Fix signed-int overflow in SamplingState::Init to prevent heap-buffer-overflow#29443
Fix signed-int overflow in SamplingState::Init to prevent heap-buffer-overflow#29443apsonawane wants to merge 5 commits into
Conversation
…erflow SamplingState<T>::Init computed int total_count = batch_size * vocab_size as a bare int*int multiply with model-controlled operands, then wrapped the already-overflowed result in SafeInt<size_t>. SafeInt rejected the negative-wrap case but silently accepted positive-wrap (e.g. 4 * 0x40000001 wraps to 4), under-sizing sorted_scores / cumulative_probs. The companion next_token_scores buffer sizes the same product correctly via SafeInt<size_t>(batch_size) * vocab_size, so the later memcpy in SamplingCpuHelper::Sample copies the large size into the small buffer -- a heap-buffer-overflow WRITE triggerable by a hostile .onnx model with a com.microsoft::Sampling node. Fix: compute the product in SafeInt's checked domain by casting an operand first, matching the pattern already used for next_token_scores. Apply the same operand-first pattern to the batch_size * max_iter site and to SafeInt<size_t>(batch_size + 1) (which itself could wrap in int).
There was a problem hiding this comment.
Pull request overview
This PR hardens SamplingState::Init in the generation/transformers greedy-search implementation by moving buffer element-count computations into SafeInt<size_t> so integer overflow can’t lead to under-allocation and downstream memory errors.
Changes:
- Compute
batch_size * vocab_sizeusingSafeInt<size_t>to prevent overflow before buffer allocation. - Reuse the checked
total_countacross CPU/CUDA allocations inSamplingState.
tianleiwu
left a comment
There was a problem hiding this comment.
The production change in SamplingState::Init is correct and a genuine hardening win. int total_count = batch_size * vocab_size; is replaced with a checked SafeInt<size_t> product before any value can positive-wrap, and the two remaining in-int sub-expressions (batch_size + 1, batch_size * max_iter) are fixed the same way. Since batch_size (BatchBeamSize()) and vocab_size are model-controlled ints, this is a reachable defensive fix.
One concern on the test file (inline): the added tests re-implement the SafeInt expression inside the test itself and never call the production code, so they cannot fail if someone reverts SamplingState::Init to int * int — which contradicts the test's own comment. They only prove that SafeInt<size_t> throws on negative operands, a property of SafeInt rather than of this PR.
Minor (optional): safeint.h already exposes SafeMul<size_t>(batch_size, vocab_size) which does exactly this multiply; not required since the explicit form matches the existing next_token_scores pattern.

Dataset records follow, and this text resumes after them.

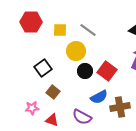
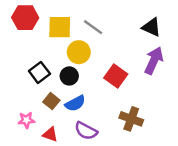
yellow square: (60, 30) -> (60, 27), size x1.5
black circle: (85, 71) -> (69, 76), moved
blue semicircle: (99, 97) -> (75, 103), moved
brown cross: (120, 107) -> (131, 119), turned 30

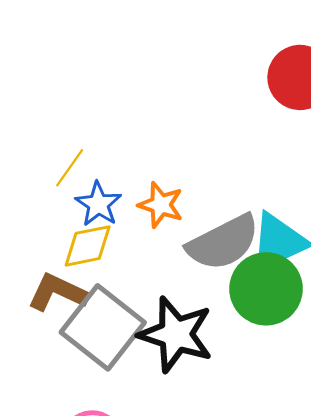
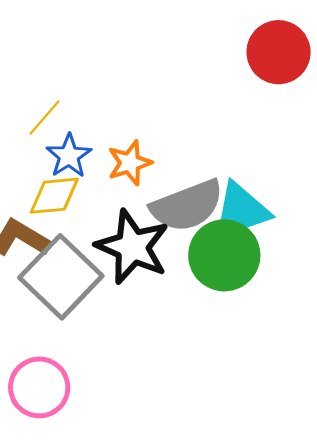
orange star: (161, 205) -> (130, 163), turned 30
black star: (176, 334) -> (132, 247), moved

Verdict: COMMENT — production fix looks good; please make the regression test actually exercise the production path (or correct the misleading comment).
| // const SafeInt<size_t> total_count = | ||
| // SafeInt<size_t>(batch_size) * SafeInt<size_t>(vocab_size); | ||
| size_t ComputeSamplingTotalCount(int batch_size, int vocab_size) { | ||
| return SafeInt<size_t>(batch_size) * SafeInt<size_t>(vocab_size); |
There was a problem hiding this comment.
This test is tautological: ComputeSamplingTotalCount is a copy of the SafeInt expression defined here in the test, and it never includes or calls greedy_search_impl_base.h. Reverting the production code to int * int or static_cast<size_t>(...) would leave this test green, which directly contradicts the header comment above ("They will fail if anyone reverts the production code..."). As written, these tests only verify that SafeInt<size_t> multiplication throws on negative operands — a property of SafeInt, not of this change.
Suggestion: extract the size computation into a small function in the production header (e.g. inline SafeInt<size_t> SamplingBufferElementCount(int batch_size, int vocab_size)) and have both Init and this test call it, so a revert genuinely breaks the test. If you keep the mirrored expression, please at least fix the comment so it no longer claims to catch a production revert.
This pull request improves the safety of buffer size calculations in the
SamplingStateinitialization logic by ensuring that all multiplications involvingbatch_sizeandvocab_sizeare safely performed usingSafeInt<size_t>. This prevents potential integer overflow bugs that could lead to under-allocated buffers and memory errors.Buffer allocation safety improvements:
batch_sizeandvocab_sizenow useSafeInt<size_t>to ensure checked arithmetic, preventing silent integer overflows that could cause heap-buffer-overflow issues. This includes allocations for both CPU and CUDA buffers inSamplingState. [1] [2]h_sampled_allnow also safely castsmax_itertosize_tbefore multiplication, further protecting against overflow.These changes make the code more robust and secure, especially when handling large or model-controlled input sizes.